Tuesday, January 22, 2008

Requiem

Well, I just want to make a sort of hybrid post here - Collin and I lost a good friend this weekend under pretty uncomfortable circumstances, so first off, RIP Robyn. You will be missed, and I wish we'd had more time.

I tend to read more when I'm dealing with things like this - it's kind of natural reaction, almost a defense mechanism in an odd fashion. Anyway, I revisited some of my favorite poetry in the last couple days, just to make sure my degree still has some utility beyond the moderate fortune and niche renown it has afforded me to this point.
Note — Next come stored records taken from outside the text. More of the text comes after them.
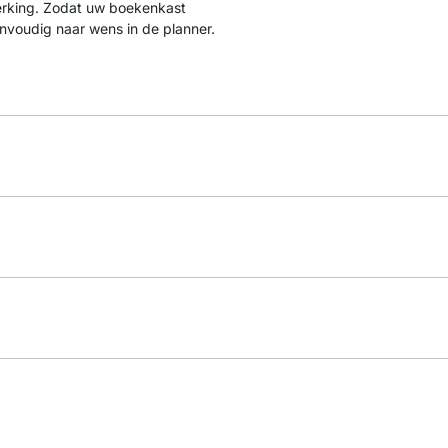
erking. Zodat uw boekenkast
eenvoudig naar wens in de planner.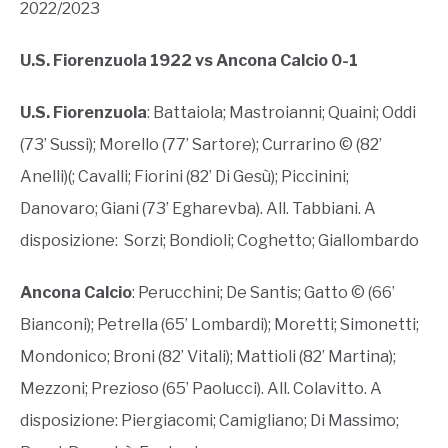
2022/2023
U.S. Fiorenzuola 1922 vs Ancona Calcio 0-1
U.S. Fiorenzuola
: Battaiola; Mastroianni; Quaini; Oddi
(73’ Sussi); Morello (77’ Sartore); Currarino © (82’
Anelli)(; Cavalli; Fiorini (82’ Di Gesù); Piccinini;
Danovaro; Giani (73’ Egharevba). All. Tabbiani. A
disposizione: Sorzi; Bondioli; Coghetto; Giallombardo
Ancona Calcio
: Perucchini; De Santis; Gatto © (66’
Bianconi); Petrella (65’ Lombardi); Moretti; Simonetti;
Mondonico; Broni (82’ Vitali); Mattioli (82’ Martina);
Mezzoni; Prezioso (65’ Paolucci). All. Colavitto. A
disposizione: Piergiacomi; Camigliano; Di Massimo;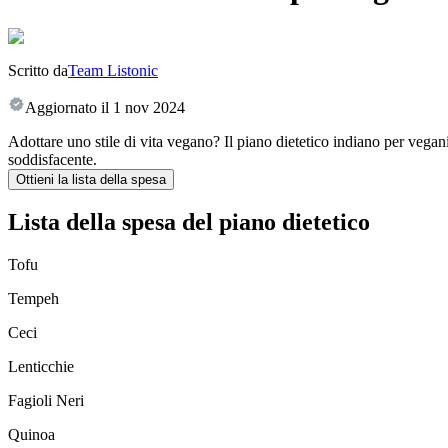
Scritto da
Team Listonic
Aggiornato il
1 nov 2024
Adottare uno stile di vita vegano? Il piano dietetico indiano per vegan
soddisfacente.
Ottieni la lista della spesa
Lista della spesa del piano dietetico
Tofu
Tempeh
Ceci
Lenticchie
Fagioli Neri
Quinoa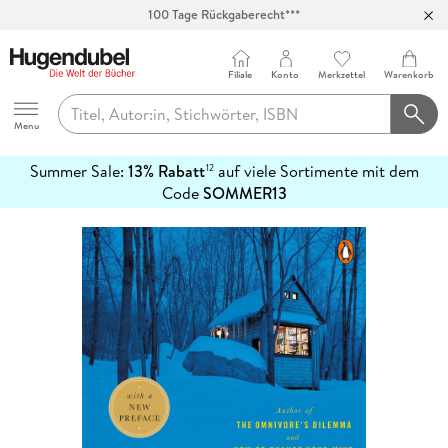
100 Tage Rückgaberecht***
Abholung in über 100 Filialen
Filiale
Konto
Merkzettel
Warenkorb
Hugendubel
Menu
Summer Sale:
13% Rabatt
auf viele Sortimente mit dem
12
mehr
Code
SOMMER13
erfahren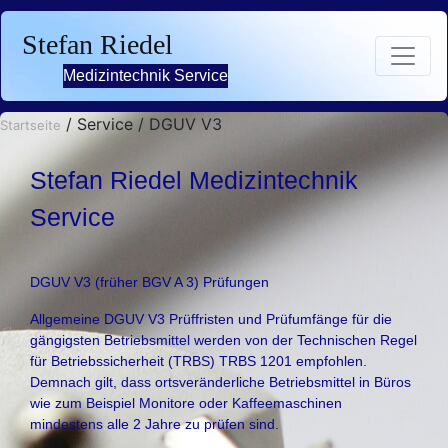
Stefan Riedel
Medizintechnik Service
/ Service / DGUV V3
Startseite
Stefan Riedel Medizintechnik
Service
DGUV V3 (früher BGV A 3) Prüfungen
Allgemeine DGUV V3 Prüffristen und Prüfumfänge für die
gängigsten Betriebsmittel werden von der Technischen Regel
für Betriebssicherheit (TRBS) TRBS 1201 empfohlen.
Demnach gilt, dass ortsveränderliche Betriebsmittel in Büros
wie zum Beispiel Monitore oder Kaffeemaschinen
mindestens alle 2 Jahre zu prüfen sind.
I came across one of my favorite explorations of grief, and while the overarching theme (the widow's look back) is not directly applicable, I love the imagery of sorrow as white, and the replacement effects that happen when things that made you happy formerly now force you to "turn away forgetting." Too often, both of these types of interactions are the ones we're uncomfortable with or unprepared for, especially when a death is as sudden, unexplained and unfortunate as Robyn's.

The Widow's Lament in Springtime
by William Carlos Williams


Sorrow is my own yard
where the new grass
flames as it has flamed
often before but not
with the cold fire
that closes round me this year.
Thirtyfive years
I lived with my husband.
The plumtree is white today
with masses of flowers.
Masses of flowers
load the cherry branches
and color some bushes
yellow and some red
but the grief in my heart
is stronger than they
for though they were my joy
formerly, today I notice them
and turn away forgetting.
Today my son told me
that in the meadows,
at the edge of the heavy woods
in the distance, he saw
trees of white flowers.
I feel that I would like
to go there
and fall into those flowers
and sink into the marsh near them.
====

To be honest, the raw beauty of the "cold fire" and the enveloping whiteness of death and sorrow form the stark relief that really captures the essence of mourning as I feel/experience it. It's not a dark or dreary place - it's a blank, an unknown, a sort of emotional diaspora whereby we have scattered, fragmented thoughts and feelings that we struggle to combine into a cohesive whole.

It goes without saying, meanwhile, that the widow's final lament (in lines 26-29) give too final a rejoinder - one I cannot relate to, and one which embodies the difficulty of our (and my) struggle for cohesion and unification of distress.

Too often we look for answers where ones either don't exist, or would not be satisfactory or enlightening even should answers make themselves prominent. Sometimes, we need to let the new grass flame in our garden, without interference.

1 comment:

cseguin said...

Very well said, Rob.

RIP Robyn - I wish we'd had more time, but I'm very thankful for the time we had.